Breachwire.riscent

Breach report

Malicious models on Hugging Face: ~100 pickle backdoors, and a scanner that could be walked past

AI & LLM BreachesHigh (RCE on model load)CVE-2025-101552024-02
The bottom lineJFrog found ~100 malicious models on Hugging Face that ran reverse shells the instant they were loaded via pickle deserialization — and later showed the community scanner meant to catch them, PickleScan, could be bypassed with a file-extension trick.
Category
AI & LLM Breaches
Type
Named incident (Hugging Face / JFrog) · CVE (PickleScan)
Date
2024-02
Severity
High (RCE on model load)
OWASP
LLM03 Supply Chain; LLM04 Data & Model Poisoning
CWE / CVE
CWE-502 CVE-2025-10155

What happened

Hugging Face is the dominant hub for sharing machine-learning models. In a report published March 5, 2024, JFrog identified at least 100 malicious model instances on the platform. About 95% were PyTorch models carrying a malicious serialized (pickle) payload, with the remaining ~5% using TensorFlow/Keras. The payloads embedded reverse-shell code for Linux and Windows, opening persistent backdoor access.

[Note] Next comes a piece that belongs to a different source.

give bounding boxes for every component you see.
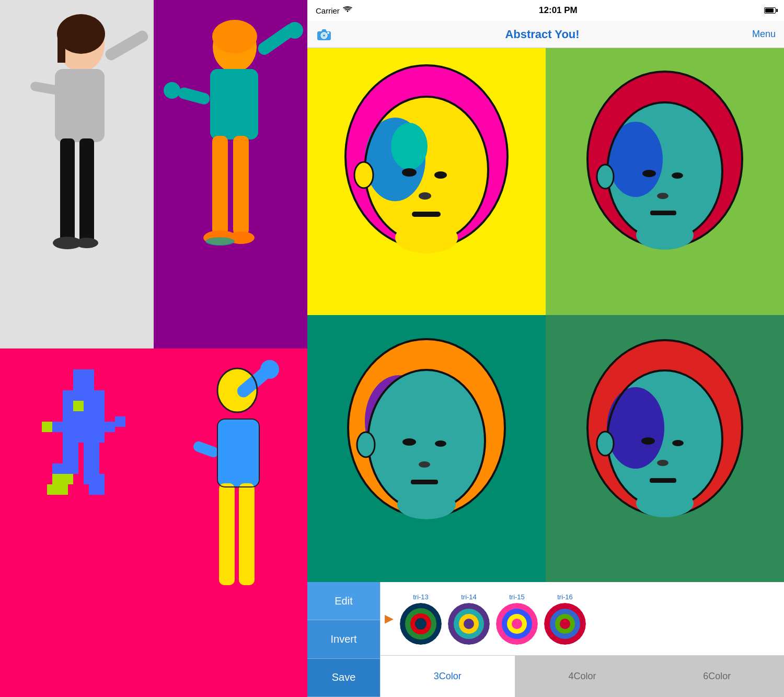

The mechanism is the pickle format itself. When a user loads a model with a standard call such as torch.load() or tf.keras.models.load_model(), the framework deserializes an embedded pickle, and Python's __reduce__ method runs attacker code automatically during loading — no extra action required. One documented example, baller423/goober2, executed code on the victim's machine and established a persistent backdoor before removal.

The follow-on problem is the scanner. CVE-2025-10155 (CVSS 9.3) is a bypass in PickleScan, the open-source tool many pipelines use to flag malicious pickles. Its scan_bytes logic keys on the file extension: a standard pickle file given a PyTorch-style extension (e.g. .bin) is routed to the PyTorch parser, which fails and returns an error without falling back to standard pickle analysis — so the malicious file evades detection. It affects PickleScan up to 0.0.30 and was fixed in 0.0.31 (released September 2, 2025).

Root cause

A code-executing file format was trusted as data, and the safety net had a gap. Loading a pickle is loading code (CWE-502, deserialization of untrusted data), yet models are treated as inert artifacts. The scanner meant to compensate made a control-flow assumption — extension implies format — that an attacker simply violated. Together this is an OWASP LLM03 Supply Chain and LLM04 Model Poisoning failure.

How it would have been caught

Loading every third-party model inside an egress-jailed sandbox and asserting no outbound connection opens would have exposed the reverse shells regardless of any scanner. For the scanner gap, a differential test — a known-malicious pickle renamed across extensions, asserting detection every time — would have flipped red on .bin.

How to prevent it

  • Prefer safetensors over pickle-based formats; they carry no executable payload.
  • Load untrusted models only in a sandbox with no network and least privilege.
  • Upgrade PickleScan to 0.0.31+, and never treat a scanner pass as proof of safety — scan by content, not by extension.
  • Pin models by digest and vet publishers.

The Breachwire test (red → green)

Load a pickle model that opens a reverse shell inside an egress-jailed sandbox and confirm the outbound connection attempt (RED — code ran on load); separately, rename a malicious pickle to .bin and confirm the pre-0.0.31 scanner reports clean (RED — bypass proven). Switch to safetensors / a patched scanner and re-run, confirming no connection opens and the malicious file is flagged under every extension, while a legitimate model still loads.